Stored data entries
******

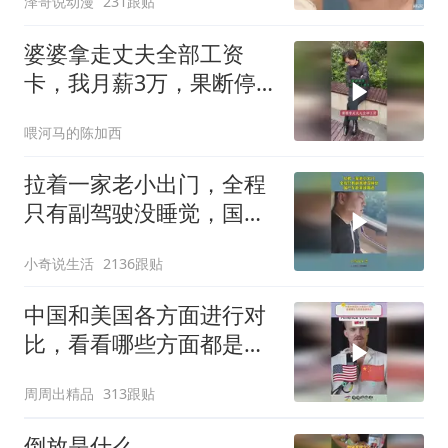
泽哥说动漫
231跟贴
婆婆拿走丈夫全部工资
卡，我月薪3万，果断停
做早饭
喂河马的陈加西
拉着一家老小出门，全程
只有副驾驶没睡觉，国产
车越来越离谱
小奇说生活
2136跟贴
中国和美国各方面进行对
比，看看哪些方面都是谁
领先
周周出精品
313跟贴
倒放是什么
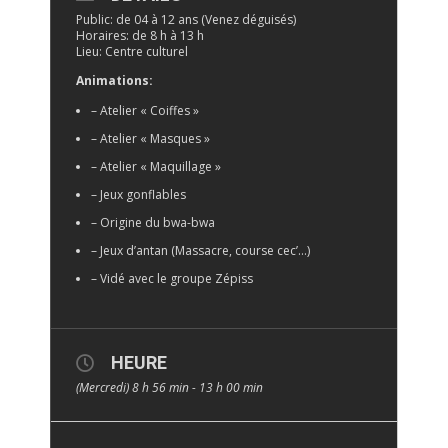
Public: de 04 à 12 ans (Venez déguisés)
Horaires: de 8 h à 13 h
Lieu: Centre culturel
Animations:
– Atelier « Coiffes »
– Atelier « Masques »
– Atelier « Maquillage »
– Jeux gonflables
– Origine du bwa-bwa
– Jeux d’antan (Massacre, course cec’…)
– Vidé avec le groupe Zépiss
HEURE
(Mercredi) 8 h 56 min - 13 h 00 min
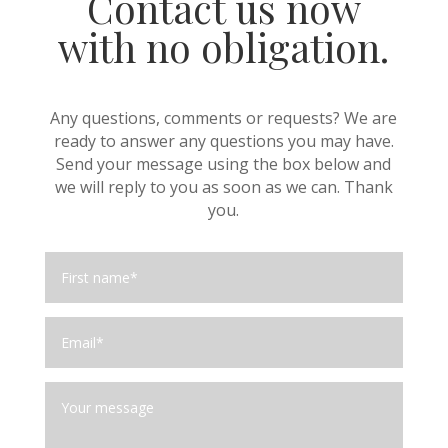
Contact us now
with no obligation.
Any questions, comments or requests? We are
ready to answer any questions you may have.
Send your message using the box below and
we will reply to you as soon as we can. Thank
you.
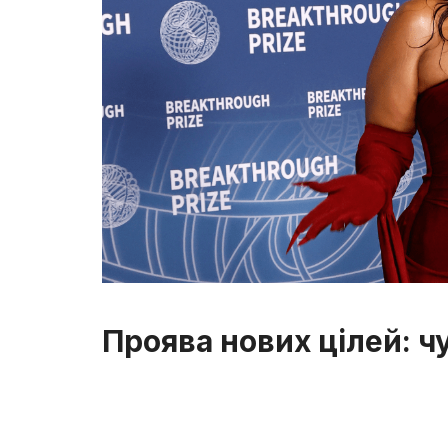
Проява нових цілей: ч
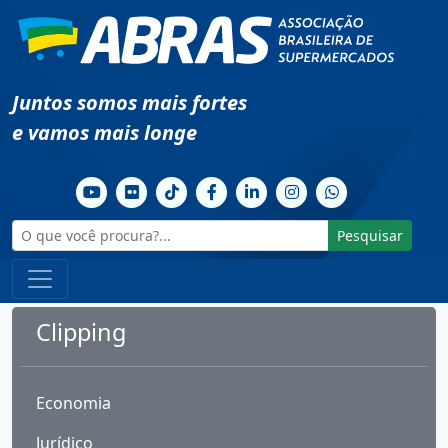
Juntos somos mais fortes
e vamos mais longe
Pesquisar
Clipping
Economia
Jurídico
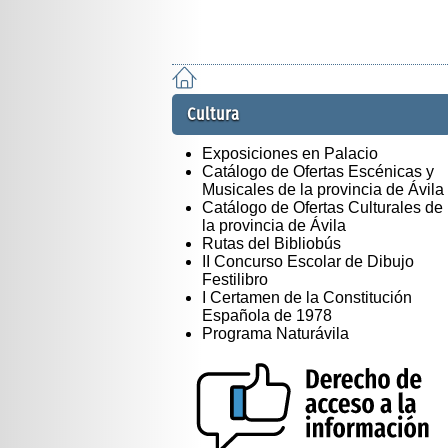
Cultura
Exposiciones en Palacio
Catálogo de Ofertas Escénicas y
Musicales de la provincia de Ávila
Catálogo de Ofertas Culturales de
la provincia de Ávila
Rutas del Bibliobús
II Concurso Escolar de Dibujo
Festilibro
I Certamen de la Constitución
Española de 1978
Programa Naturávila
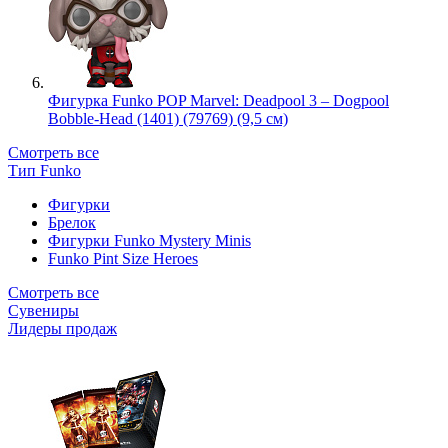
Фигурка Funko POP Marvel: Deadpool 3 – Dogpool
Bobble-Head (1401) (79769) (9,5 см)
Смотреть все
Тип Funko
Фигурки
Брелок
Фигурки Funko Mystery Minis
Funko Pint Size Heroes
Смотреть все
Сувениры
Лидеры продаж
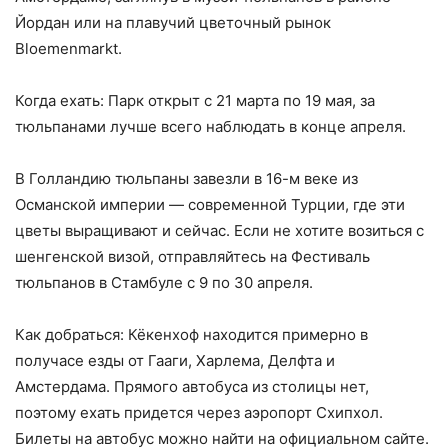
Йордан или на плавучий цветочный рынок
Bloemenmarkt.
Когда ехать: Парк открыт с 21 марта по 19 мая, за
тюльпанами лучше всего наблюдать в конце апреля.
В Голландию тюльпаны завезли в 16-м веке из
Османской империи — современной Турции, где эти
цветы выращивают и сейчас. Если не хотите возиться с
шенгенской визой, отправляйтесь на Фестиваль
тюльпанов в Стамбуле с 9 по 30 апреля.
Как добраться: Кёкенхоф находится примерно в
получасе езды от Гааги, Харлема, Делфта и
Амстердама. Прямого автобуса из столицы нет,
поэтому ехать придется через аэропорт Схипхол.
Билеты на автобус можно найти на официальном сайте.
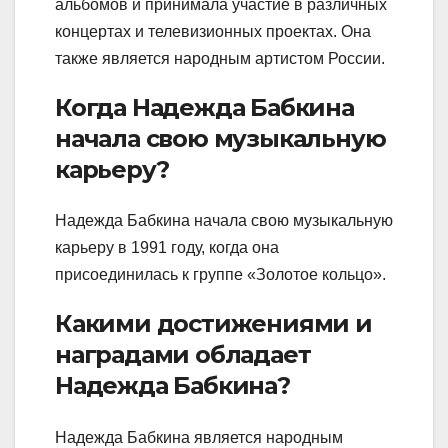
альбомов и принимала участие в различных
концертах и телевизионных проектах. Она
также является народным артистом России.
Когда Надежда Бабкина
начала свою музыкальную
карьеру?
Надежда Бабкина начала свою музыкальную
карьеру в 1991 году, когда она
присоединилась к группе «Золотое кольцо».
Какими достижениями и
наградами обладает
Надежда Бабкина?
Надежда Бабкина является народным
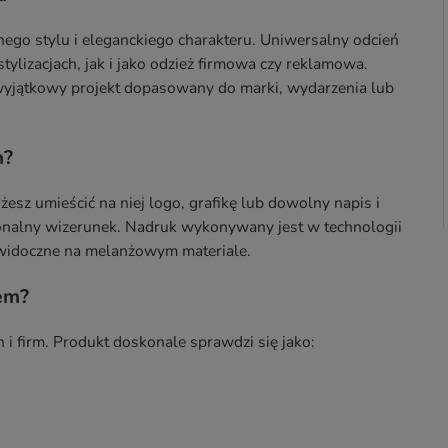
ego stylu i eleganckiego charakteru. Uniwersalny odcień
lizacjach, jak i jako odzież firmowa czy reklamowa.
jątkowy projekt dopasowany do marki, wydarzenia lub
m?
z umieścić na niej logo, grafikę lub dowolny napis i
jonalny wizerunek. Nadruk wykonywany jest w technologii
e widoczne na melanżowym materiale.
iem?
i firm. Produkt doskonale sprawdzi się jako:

******

## Problem to work on
Locate the word "Funko" in the records and collect each line it appears in.

## Solution for this task
Фигурка Funko POP Marvel: Deadpool 3 – Dogpool
Тип Funko
Фигурки Funko Mystery Minis
Funko Pint Size Heroes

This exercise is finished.